A pouco mais de quatro meses das presidenciais norte-americanas, a apreensão é grande. O grupo de investigação NewsGuard divulgou que, nos últimos meses, foram lançados centenas de websites de desinformação, apresentando-se como meios de comunicação social legítimos e imparciais.
A fiscalização é cada vez mais ineficaz. Alguns destes “jornais” recorrem, inclusive, a artigos partidários criados por Inteligência Artificial para espalharem desinformação de forma mais rápida e automática.
De acordo com um estudo sobre o impacto da desinformação em Portugal desenvolvido em 2022 pelo Observatório Ibérico de Media Digitais (Iberifier), 87 por cento dos portugueses e espanhóis acedem às notícias através das redes sociais, o que aumenta exponencialmente o alcance destes sites de desinformação.
Se aliarmos a este facto, o descrédito em que o jornalismo caiu, estamos perante uma tempestade perfeita. Num momento em que somos confrontados, diariamente, com “factos alternativos”, versões diferentes da História e teorias manipuladas, o jornalismo poderia e deveria desempenhar, mais do que nunca, o seu papel pendular. Mas isso, agora, não passa de uma miragem.
Quem foi que matou o jornalismo?
Disputado por empresários com sede de poder ou conglomerados com intenções ocultas, os jornais, rádios e TVs agonizam na procura constante do clickbait, relegando pilares fundamentais da informação sustentada, como a verificação de fontes ou o princípio do contraditório, entre vários outros, para o fundo da gaveta.
Morreu o jornalismo de investigação imparcial, a reportagem sucumbe facilmente ao fait-divers e os opinadores ganham espaço à custa da entrevista e da notícia contextualizada. Perdeu-se o background que era apanágio dos grandes mestres, em prol do domínio tecnológico.
A forma ganhou ao conteúdo num espaço onde todos os segundos contam. A oferta de informação pelos canais digitais matou um produto que era valioso, bem feito e credível. Entre o que sobreviveu e os novos formatos, destacam-se os programas de fact-checking, essenciais para desmontar algumas ondas no imenso mar de mentiras que se espraia pelo mundo digital.

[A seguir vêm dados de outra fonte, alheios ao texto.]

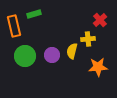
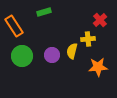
green rectangle: moved 10 px right, 2 px up
orange rectangle: rotated 20 degrees counterclockwise
green circle: moved 3 px left
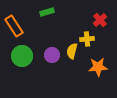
green rectangle: moved 3 px right
yellow cross: moved 1 px left
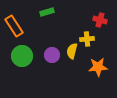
red cross: rotated 32 degrees counterclockwise
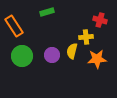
yellow cross: moved 1 px left, 2 px up
orange star: moved 1 px left, 8 px up
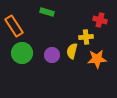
green rectangle: rotated 32 degrees clockwise
green circle: moved 3 px up
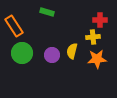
red cross: rotated 16 degrees counterclockwise
yellow cross: moved 7 px right
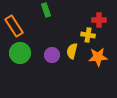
green rectangle: moved 1 px left, 2 px up; rotated 56 degrees clockwise
red cross: moved 1 px left
yellow cross: moved 5 px left, 2 px up; rotated 16 degrees clockwise
green circle: moved 2 px left
orange star: moved 1 px right, 2 px up
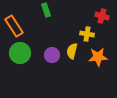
red cross: moved 3 px right, 4 px up; rotated 16 degrees clockwise
yellow cross: moved 1 px left, 1 px up
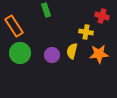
yellow cross: moved 1 px left, 2 px up
orange star: moved 1 px right, 3 px up
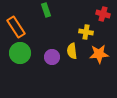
red cross: moved 1 px right, 2 px up
orange rectangle: moved 2 px right, 1 px down
yellow semicircle: rotated 21 degrees counterclockwise
purple circle: moved 2 px down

Restam alguns (poucos) grandes jornalistas. Muitos foram relegados para prateleiras douradas, outros procuraram a sorte noutros “metiers”, a grande maioria saiu desencantada com a profissão e o “mercado”.

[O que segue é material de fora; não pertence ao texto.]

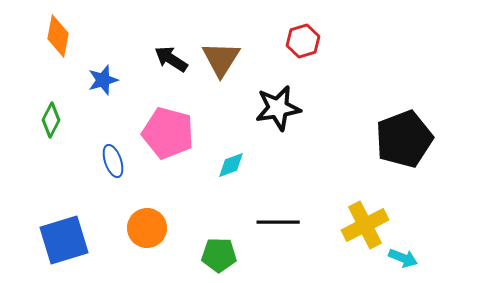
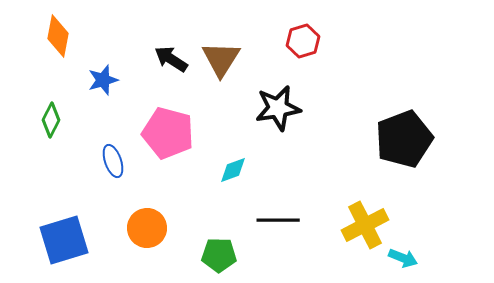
cyan diamond: moved 2 px right, 5 px down
black line: moved 2 px up
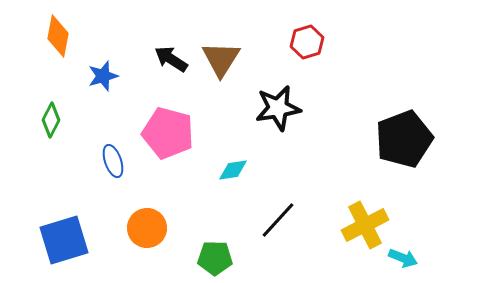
red hexagon: moved 4 px right, 1 px down
blue star: moved 4 px up
cyan diamond: rotated 12 degrees clockwise
black line: rotated 48 degrees counterclockwise
green pentagon: moved 4 px left, 3 px down
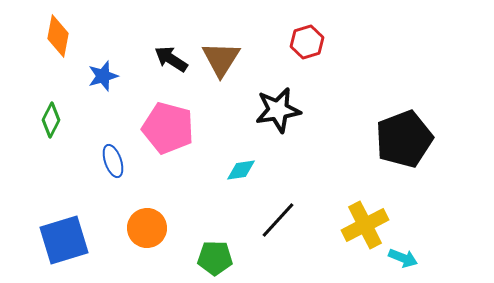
black star: moved 2 px down
pink pentagon: moved 5 px up
cyan diamond: moved 8 px right
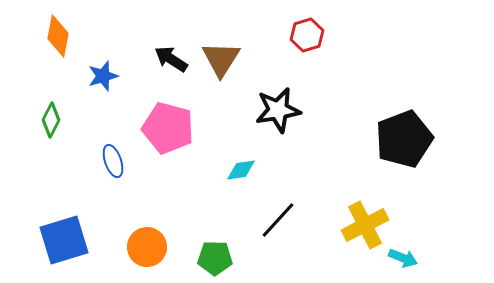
red hexagon: moved 7 px up
orange circle: moved 19 px down
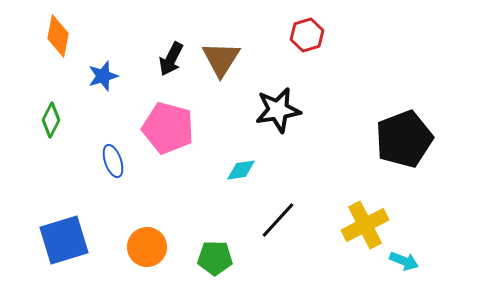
black arrow: rotated 96 degrees counterclockwise
cyan arrow: moved 1 px right, 3 px down
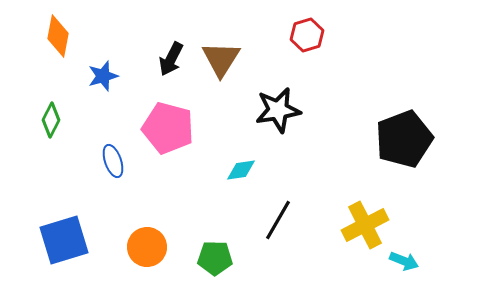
black line: rotated 12 degrees counterclockwise
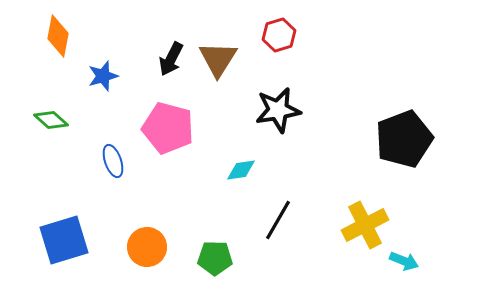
red hexagon: moved 28 px left
brown triangle: moved 3 px left
green diamond: rotated 76 degrees counterclockwise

Em vez de educar ou informar, o jornalismo passou, mais do que tudo, a entreter. Os fotógrafos tornaram-se dispensáveis, à boleia de um qualquer smartphone 5G. O jornalista também passou a pintar a peça na redação, relegando no cameraman a função de recolher as imagens indispensáveis.

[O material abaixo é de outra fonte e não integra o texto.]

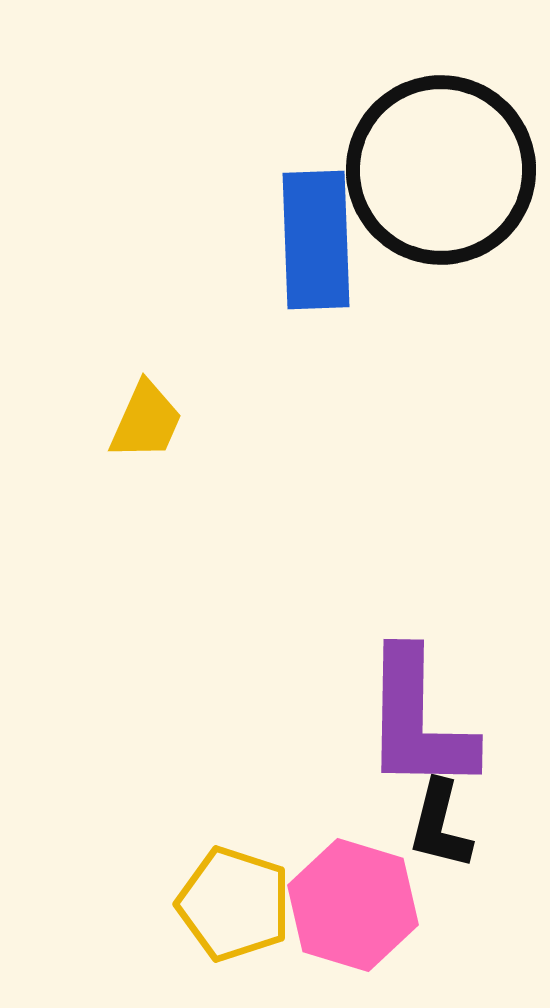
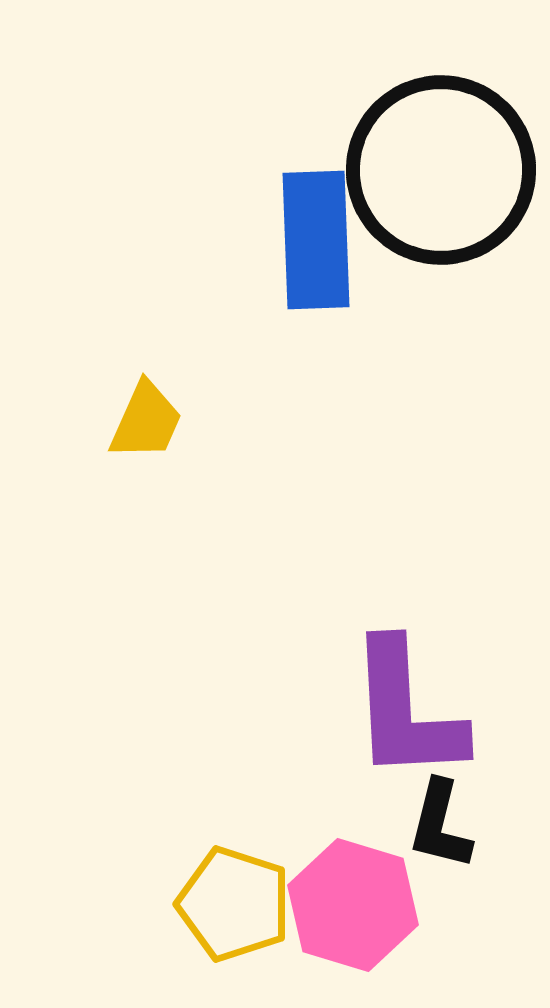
purple L-shape: moved 12 px left, 10 px up; rotated 4 degrees counterclockwise
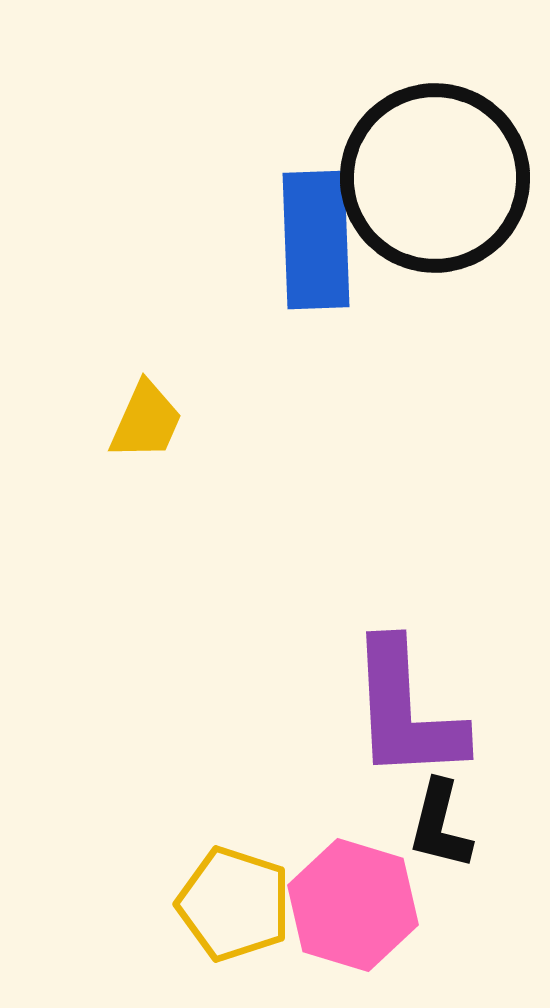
black circle: moved 6 px left, 8 px down
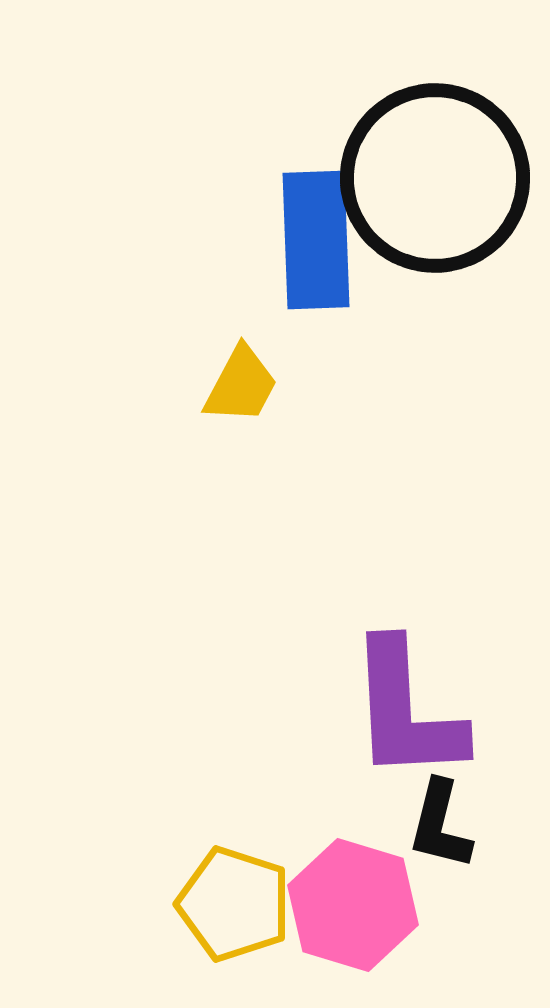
yellow trapezoid: moved 95 px right, 36 px up; rotated 4 degrees clockwise
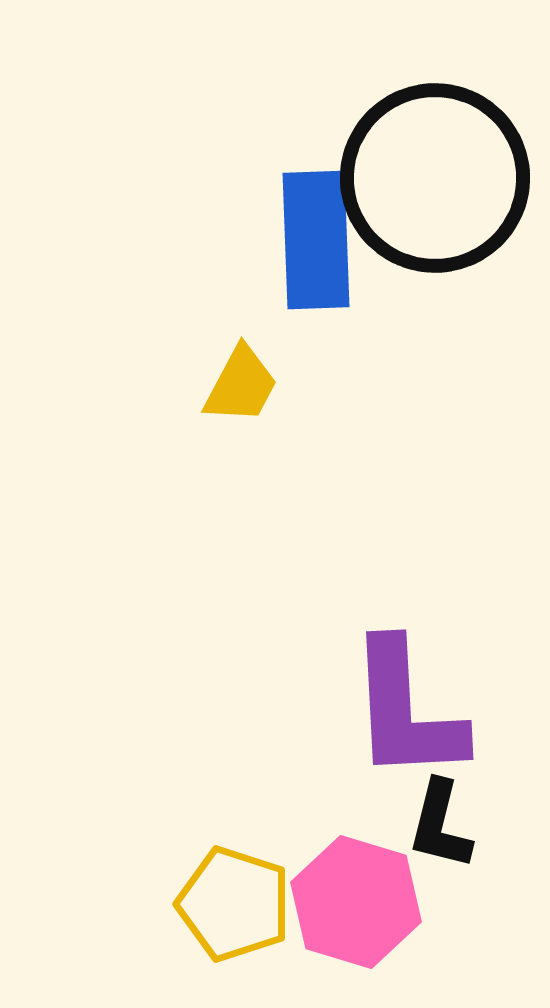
pink hexagon: moved 3 px right, 3 px up
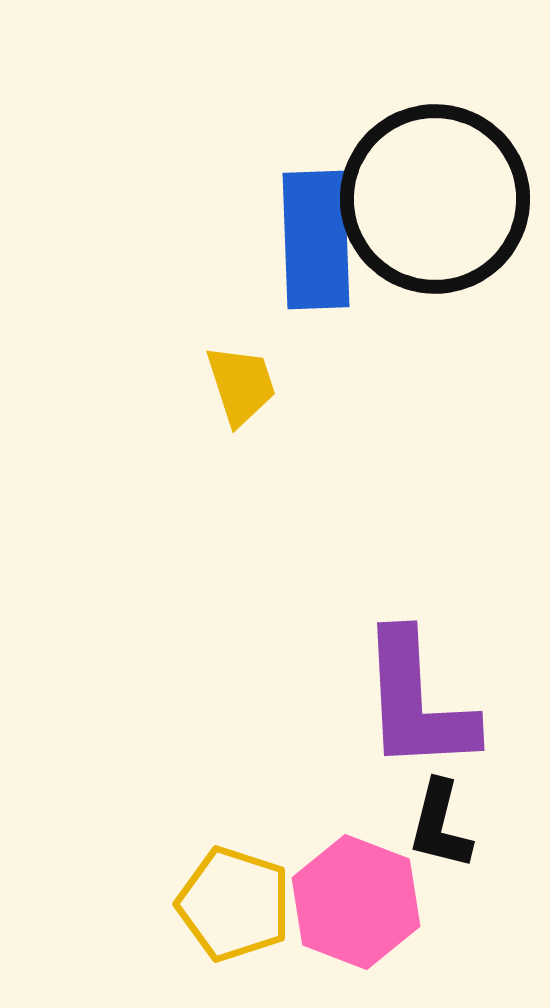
black circle: moved 21 px down
yellow trapezoid: rotated 46 degrees counterclockwise
purple L-shape: moved 11 px right, 9 px up
pink hexagon: rotated 4 degrees clockwise
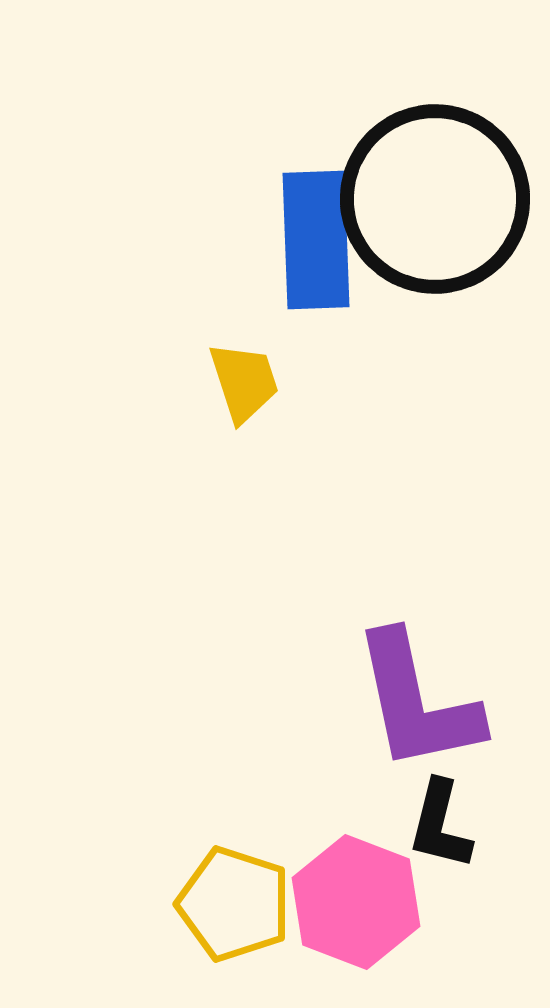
yellow trapezoid: moved 3 px right, 3 px up
purple L-shape: rotated 9 degrees counterclockwise
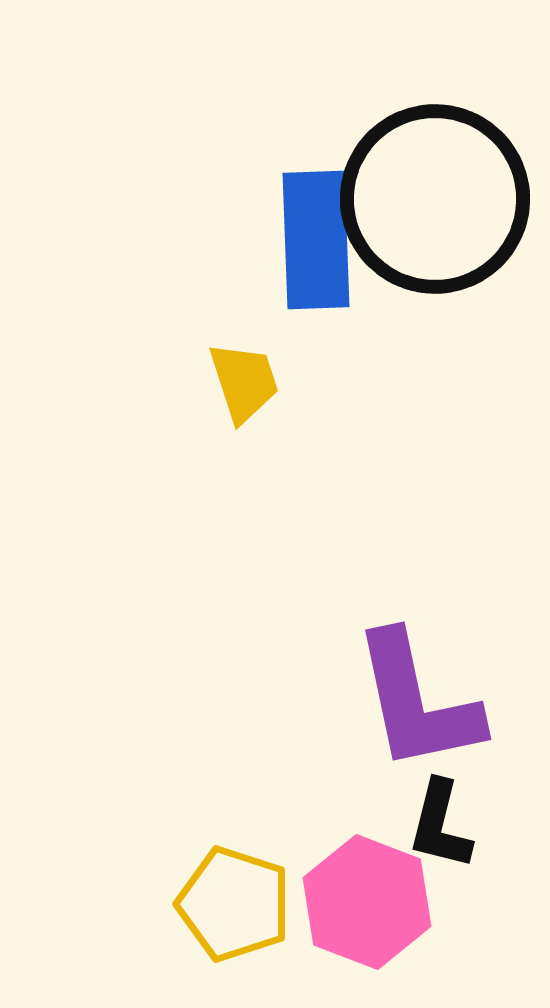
pink hexagon: moved 11 px right
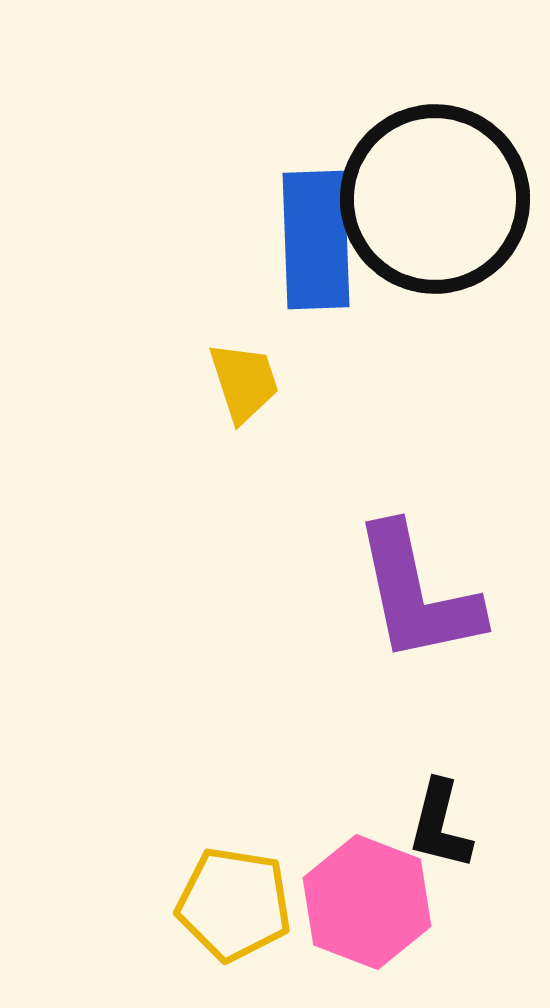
purple L-shape: moved 108 px up
yellow pentagon: rotated 9 degrees counterclockwise
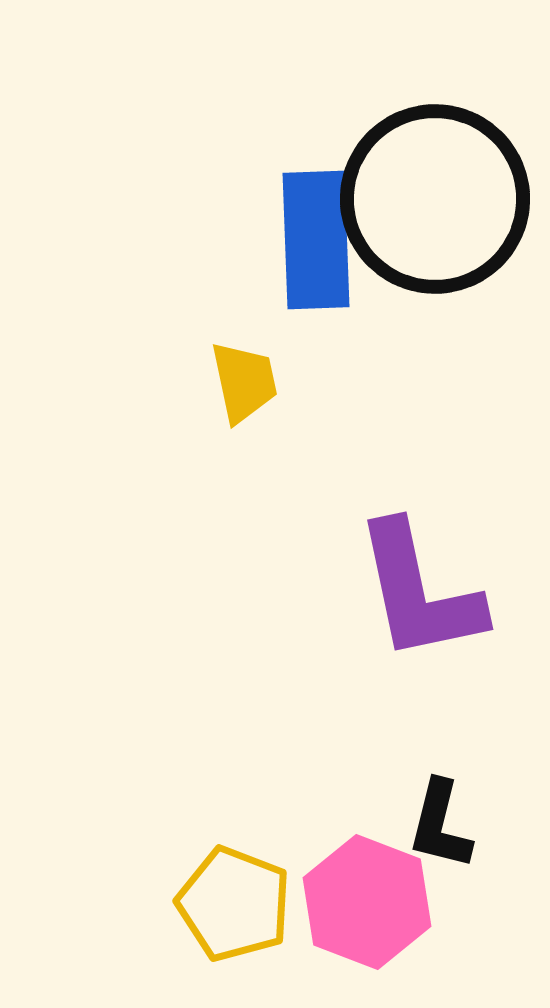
yellow trapezoid: rotated 6 degrees clockwise
purple L-shape: moved 2 px right, 2 px up
yellow pentagon: rotated 12 degrees clockwise
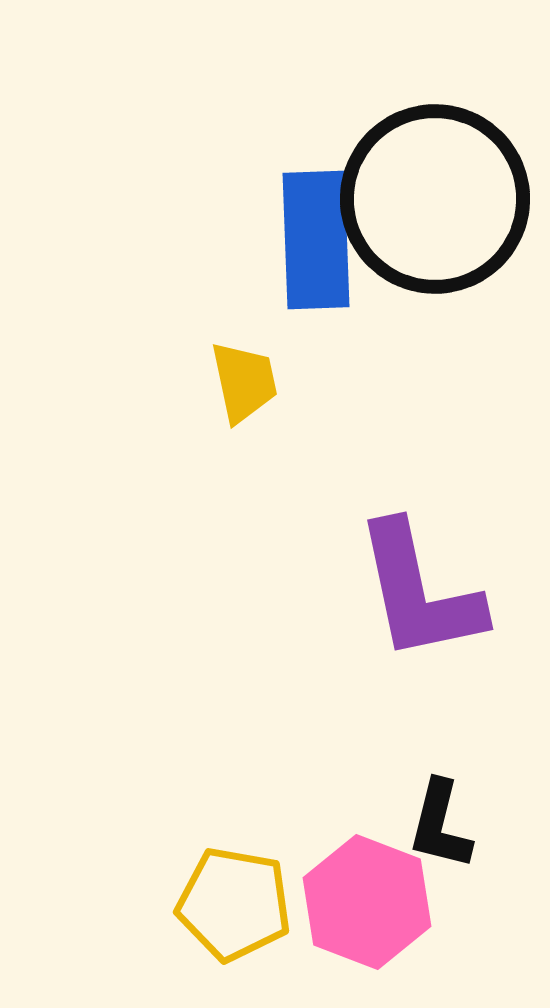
yellow pentagon: rotated 11 degrees counterclockwise
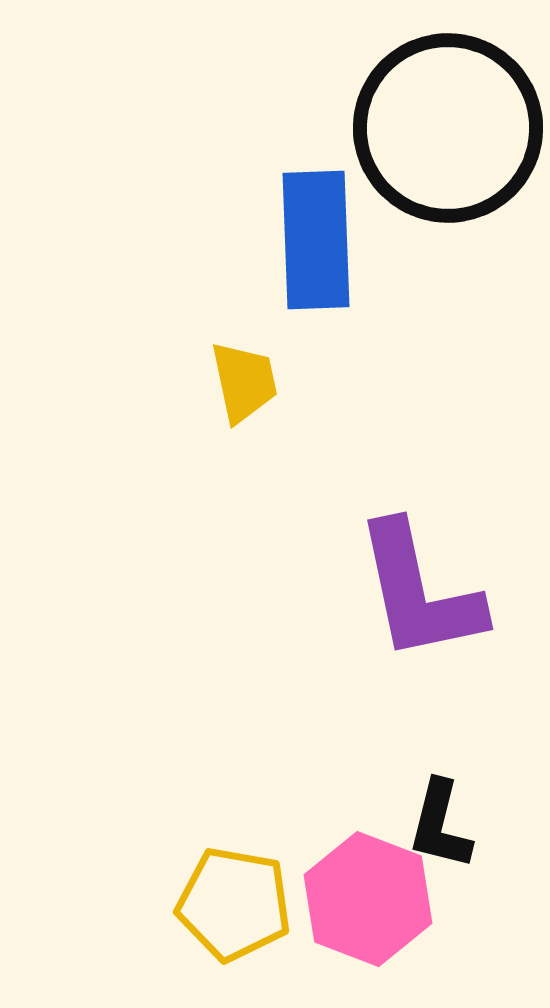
black circle: moved 13 px right, 71 px up
pink hexagon: moved 1 px right, 3 px up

E até essas, muitas vezes, podem ser substituídas por vulgares vídeos de telemóvel recolhidos pelos espetadores. É o apanágio do “jornalismo-cidadão”, um chavão tantas vezes usado para retirar importância a quem fazia a ponte entre a informação e quem a consumia.
Há dias, 40 trabalhadores a recibos verdes da Global Media, suspenderam a sua atividade por falta de pagamento. Aquela que outrora foi uma profissão de prestígio, hoje é uma via verde para a precariedade e o desemprego, uma vida de incertezas e dificuldades.
Acabar com o tabu do financiamento público
A sede de poder tem assassinado o jornalismo aos poucos. Mas, mesmo estropiado, sem meios, mal pago e desprotegido, o jornalismo faz muita falta à democracia.
E só pode sobreviver se for financiado por todos nós, que dele dependemos. É urgente a criação de sistemas de financiamento público de projetos jornalísticos que não estejam dependentes do poder económico, agendas escondidas ou egos com sede de ascensão social.
A máxima de que o investimento privado é imparcial e só este pode garantir um jornalismo isento e há muito que caiu por terra. Basta fazer uma retrospetiva do que foram os últimos anos em muitos dos jornais, rádios e outros canais noticiosos. Foram vários os projetos de qualidade afundados por má gestão.
E tantos outros os que caíram por terra por falta de credibilidade e perda de qualidade, à boleia de agendas mais ou menos escondidas.
A salvação do jornalismo reside no financiamento público de projetos, avaliados por comissões independentes, livres das influências políticas e económicas que hoje espartilham as redações.